Dielectrophoretic interdigitated electrode arrays in the presence of double layer

Uncharged particles in electrolytic solutions can be manipulated using a nonuniform AC electric field which generates a dielectrophoretic (DEP) force, acting on those particles. Nonuniform AC electric fields generated by coplanar microelectrodes also produce steady fluid flow in electrolytic solutions also called AC electroosmosis, ACEO. This fluid flow is explained by the presence of an electrode shielding or double layer where ions from the bulk fluid are distributed above electrodes when an electric field is applied. If the electric field is constant, the distribution of ions can be described by Debye and Huckel.
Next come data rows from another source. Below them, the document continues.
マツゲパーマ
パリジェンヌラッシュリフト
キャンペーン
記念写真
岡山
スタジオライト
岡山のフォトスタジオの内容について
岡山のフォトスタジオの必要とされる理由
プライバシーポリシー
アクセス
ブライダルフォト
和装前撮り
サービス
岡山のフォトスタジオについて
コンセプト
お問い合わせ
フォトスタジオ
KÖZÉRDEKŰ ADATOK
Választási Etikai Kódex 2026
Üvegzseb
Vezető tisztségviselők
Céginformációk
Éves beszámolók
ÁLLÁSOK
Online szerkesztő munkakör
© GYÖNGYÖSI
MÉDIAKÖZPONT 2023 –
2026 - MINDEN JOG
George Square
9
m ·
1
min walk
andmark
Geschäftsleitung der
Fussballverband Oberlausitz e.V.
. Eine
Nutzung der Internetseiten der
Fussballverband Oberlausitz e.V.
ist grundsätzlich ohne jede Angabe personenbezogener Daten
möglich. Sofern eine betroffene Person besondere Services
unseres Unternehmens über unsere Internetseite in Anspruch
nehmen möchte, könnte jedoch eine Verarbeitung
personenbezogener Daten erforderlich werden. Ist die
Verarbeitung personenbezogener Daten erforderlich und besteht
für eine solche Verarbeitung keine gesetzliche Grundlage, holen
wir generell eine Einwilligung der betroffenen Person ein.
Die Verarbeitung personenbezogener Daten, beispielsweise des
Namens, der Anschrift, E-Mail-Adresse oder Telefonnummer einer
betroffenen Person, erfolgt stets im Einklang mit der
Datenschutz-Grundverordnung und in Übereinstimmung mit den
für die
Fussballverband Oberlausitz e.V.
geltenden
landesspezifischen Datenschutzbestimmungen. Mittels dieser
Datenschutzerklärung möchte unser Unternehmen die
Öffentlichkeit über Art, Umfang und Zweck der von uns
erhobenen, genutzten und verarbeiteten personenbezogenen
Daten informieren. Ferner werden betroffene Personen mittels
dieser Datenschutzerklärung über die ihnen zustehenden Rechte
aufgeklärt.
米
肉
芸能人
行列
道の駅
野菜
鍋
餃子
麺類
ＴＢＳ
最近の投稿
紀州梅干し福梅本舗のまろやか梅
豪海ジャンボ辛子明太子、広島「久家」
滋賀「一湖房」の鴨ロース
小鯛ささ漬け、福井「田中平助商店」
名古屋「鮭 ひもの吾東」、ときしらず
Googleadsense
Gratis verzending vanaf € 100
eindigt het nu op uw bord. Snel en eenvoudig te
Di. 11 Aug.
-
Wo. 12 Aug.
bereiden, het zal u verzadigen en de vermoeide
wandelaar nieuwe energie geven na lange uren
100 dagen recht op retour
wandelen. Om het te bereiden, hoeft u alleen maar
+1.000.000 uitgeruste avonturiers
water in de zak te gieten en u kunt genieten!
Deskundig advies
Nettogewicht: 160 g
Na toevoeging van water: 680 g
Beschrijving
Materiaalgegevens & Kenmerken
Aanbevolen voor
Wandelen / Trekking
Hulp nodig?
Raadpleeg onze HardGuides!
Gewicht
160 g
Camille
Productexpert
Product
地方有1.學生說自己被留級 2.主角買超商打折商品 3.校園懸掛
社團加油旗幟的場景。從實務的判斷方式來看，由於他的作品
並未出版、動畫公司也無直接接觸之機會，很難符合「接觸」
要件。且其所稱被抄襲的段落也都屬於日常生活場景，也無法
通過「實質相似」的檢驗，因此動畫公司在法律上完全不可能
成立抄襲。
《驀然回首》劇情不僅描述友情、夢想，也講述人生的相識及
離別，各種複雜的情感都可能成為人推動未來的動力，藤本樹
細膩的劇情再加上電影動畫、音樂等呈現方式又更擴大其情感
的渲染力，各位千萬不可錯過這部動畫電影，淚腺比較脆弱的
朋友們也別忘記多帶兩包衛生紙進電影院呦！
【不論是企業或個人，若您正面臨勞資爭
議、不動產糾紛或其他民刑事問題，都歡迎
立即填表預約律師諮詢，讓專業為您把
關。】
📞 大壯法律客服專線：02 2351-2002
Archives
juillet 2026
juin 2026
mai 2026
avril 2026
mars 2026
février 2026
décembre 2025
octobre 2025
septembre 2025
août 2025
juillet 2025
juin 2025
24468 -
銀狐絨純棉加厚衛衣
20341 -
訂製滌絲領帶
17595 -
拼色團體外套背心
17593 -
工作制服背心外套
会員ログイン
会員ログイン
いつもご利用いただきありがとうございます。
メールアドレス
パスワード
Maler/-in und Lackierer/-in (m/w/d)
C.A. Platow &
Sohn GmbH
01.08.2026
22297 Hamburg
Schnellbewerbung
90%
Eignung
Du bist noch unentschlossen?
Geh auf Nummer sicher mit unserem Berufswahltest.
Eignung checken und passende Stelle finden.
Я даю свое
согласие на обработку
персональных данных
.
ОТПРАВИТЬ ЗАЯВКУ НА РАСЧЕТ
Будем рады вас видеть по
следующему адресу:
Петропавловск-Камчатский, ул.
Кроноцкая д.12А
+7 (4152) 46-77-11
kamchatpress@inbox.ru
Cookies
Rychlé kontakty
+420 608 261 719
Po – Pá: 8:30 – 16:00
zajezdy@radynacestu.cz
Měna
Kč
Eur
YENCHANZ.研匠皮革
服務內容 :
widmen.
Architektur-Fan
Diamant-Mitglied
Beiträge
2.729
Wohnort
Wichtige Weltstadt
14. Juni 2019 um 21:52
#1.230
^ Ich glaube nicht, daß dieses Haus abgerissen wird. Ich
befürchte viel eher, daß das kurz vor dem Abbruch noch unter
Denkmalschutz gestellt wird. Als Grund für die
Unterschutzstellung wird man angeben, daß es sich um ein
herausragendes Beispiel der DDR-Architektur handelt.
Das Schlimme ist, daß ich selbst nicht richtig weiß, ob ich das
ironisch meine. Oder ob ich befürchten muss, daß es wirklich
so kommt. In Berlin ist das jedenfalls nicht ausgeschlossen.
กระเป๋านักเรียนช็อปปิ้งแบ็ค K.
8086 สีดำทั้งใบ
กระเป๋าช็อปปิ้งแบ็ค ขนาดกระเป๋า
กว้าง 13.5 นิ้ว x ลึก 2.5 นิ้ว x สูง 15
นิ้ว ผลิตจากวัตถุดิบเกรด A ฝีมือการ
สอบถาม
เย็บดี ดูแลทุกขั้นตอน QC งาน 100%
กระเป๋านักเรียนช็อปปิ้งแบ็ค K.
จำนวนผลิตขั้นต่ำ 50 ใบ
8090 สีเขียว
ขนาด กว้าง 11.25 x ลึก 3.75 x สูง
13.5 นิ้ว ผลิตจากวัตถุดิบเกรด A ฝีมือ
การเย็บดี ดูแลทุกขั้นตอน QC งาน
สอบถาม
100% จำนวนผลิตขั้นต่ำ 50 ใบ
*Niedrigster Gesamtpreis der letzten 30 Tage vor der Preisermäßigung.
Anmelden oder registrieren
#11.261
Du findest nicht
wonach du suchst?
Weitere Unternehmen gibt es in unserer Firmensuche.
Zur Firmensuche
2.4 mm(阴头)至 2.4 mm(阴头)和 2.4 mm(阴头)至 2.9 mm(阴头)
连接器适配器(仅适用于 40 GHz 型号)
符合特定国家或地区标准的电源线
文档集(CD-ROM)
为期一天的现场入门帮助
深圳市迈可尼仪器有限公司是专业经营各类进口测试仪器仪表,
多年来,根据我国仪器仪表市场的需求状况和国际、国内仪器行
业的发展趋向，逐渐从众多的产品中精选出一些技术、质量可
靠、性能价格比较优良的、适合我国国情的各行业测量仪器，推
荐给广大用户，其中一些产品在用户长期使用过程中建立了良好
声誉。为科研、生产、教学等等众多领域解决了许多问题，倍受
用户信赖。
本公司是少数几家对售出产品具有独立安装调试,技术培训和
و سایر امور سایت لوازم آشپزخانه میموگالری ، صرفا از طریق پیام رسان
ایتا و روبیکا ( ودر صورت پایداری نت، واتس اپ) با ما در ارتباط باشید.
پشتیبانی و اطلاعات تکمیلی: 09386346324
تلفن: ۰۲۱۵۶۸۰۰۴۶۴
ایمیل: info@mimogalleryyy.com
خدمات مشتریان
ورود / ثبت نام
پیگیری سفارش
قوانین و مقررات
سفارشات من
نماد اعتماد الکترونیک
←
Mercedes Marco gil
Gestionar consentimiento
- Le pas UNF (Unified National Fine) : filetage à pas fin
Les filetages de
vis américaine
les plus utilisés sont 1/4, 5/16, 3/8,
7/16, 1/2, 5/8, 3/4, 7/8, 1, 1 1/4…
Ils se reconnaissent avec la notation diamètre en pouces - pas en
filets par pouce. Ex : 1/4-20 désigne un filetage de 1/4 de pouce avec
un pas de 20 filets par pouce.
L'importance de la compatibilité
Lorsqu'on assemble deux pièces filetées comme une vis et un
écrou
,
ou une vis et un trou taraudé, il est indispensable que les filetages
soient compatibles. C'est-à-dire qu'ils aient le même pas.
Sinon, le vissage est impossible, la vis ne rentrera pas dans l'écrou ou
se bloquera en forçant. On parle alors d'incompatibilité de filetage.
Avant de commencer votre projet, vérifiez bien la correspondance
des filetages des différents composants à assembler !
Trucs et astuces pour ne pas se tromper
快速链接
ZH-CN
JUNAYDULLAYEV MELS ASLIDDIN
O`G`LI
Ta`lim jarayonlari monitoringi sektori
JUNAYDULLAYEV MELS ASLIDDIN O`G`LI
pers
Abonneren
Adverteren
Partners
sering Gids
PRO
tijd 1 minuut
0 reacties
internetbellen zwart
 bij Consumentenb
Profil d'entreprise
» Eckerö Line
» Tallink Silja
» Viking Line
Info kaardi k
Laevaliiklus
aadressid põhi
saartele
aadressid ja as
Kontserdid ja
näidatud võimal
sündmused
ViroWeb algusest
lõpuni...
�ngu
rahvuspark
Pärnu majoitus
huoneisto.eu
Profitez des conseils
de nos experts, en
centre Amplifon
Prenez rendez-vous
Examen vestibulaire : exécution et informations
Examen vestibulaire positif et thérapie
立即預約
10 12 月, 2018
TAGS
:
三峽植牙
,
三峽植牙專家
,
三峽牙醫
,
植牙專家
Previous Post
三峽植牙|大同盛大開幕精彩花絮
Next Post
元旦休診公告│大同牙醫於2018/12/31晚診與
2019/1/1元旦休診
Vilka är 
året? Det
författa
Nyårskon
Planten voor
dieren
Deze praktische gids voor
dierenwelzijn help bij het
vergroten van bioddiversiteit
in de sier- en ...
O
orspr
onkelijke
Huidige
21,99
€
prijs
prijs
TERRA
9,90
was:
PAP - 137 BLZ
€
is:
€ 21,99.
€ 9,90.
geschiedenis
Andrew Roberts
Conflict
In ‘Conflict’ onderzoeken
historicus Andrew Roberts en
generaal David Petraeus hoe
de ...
If the electric field is alternating, as is the case in dielectrophoretic, the behavior of the double layer becomes more complex. The presence of this double layer is significant for microfluidic applications and combined use of ACEO and DEP have been used to manipulate micro and nano-particles. DEP force fields have been studied ignoring the presence of the double layer. We study the influence of the electrode shielding on the dielectrophoresis forces. We adopt the simple mathematical model used in previous simulations of ACEO pumps. Neglecting Faradaic reactions, the double layer on each electrode acts like a capacitor with a constant capacitance in the linear regime of small voltages. According to this approach, the DEP force field has interesting properties which could now give an understanding of some previously unexplained experimental observations.